Re: [PATCH net v4 1/2] bonding: fix null-ptr-deref in bond_rr_gen_slave_id()
From: Jiayuan Chen
Date: Wed Mar 04 2026 - 03:48:14 EST
March 4, 2026 at 16:20, "Daniel Borkmann" <daniel@xxxxxxxxxxxxx mailto:daniel@xxxxxxxxxxxxx?to=%22Daniel%20Borkmann%22%20%3Cdaniel%40iogearbox.net%3E > wrote:
>
> On 3/4/26 8:42 AM, Jiayuan Chen wrote:
>
> >
> > From: Jiayuan Chen <jiayuan.chen@xxxxxxxxxx>
> > bond_rr_gen_slave_id() dereferences bond->rr_tx_counter without a NULL
> > check. rr_tx_counter is a per-CPU counter only allocated in bond_open()

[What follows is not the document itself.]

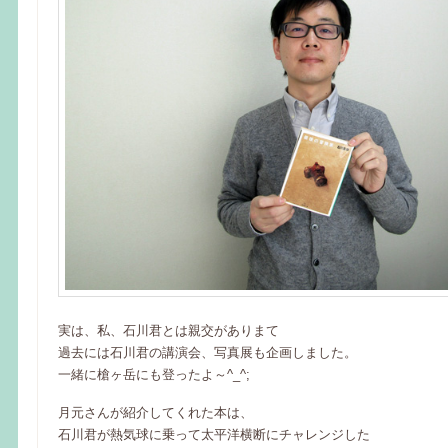
実は、私、石川君とは親交がありまて
過去には石川君の講演会、写真展も企画しました。
一緒に槍ヶ岳にも登ったよ～^_^;
月元さんが紹介してくれた本は、
石川君が熱気球に乗って太平洋横断にチャレンジした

> > when the bond mode is round-robin. If the bond device was never brought
> > up, rr_tx_counter remains NULL, causing a null-ptr-deref.
> > The XDP redirect path can reach this code even when the bond is not up:
> > bpf_master_redirect_enabled_key is a global static key, so when any bond
> > device has native XDP attached, the XDP_TX -> xdp_master_redirect()
> > interception is enabled for all bond slaves system-wide. This allows the
> > path xdp_master_redirect() -> bond_xdp_get_xmit_slave() ->
> > bond_xdp_xmit_roundrobin_slave_get() -> bond_rr_gen_slave_id() to be
> > reached on a bond that was never opened.
> > Fix this by allocating rr_tx_counter unconditionally in bond_init()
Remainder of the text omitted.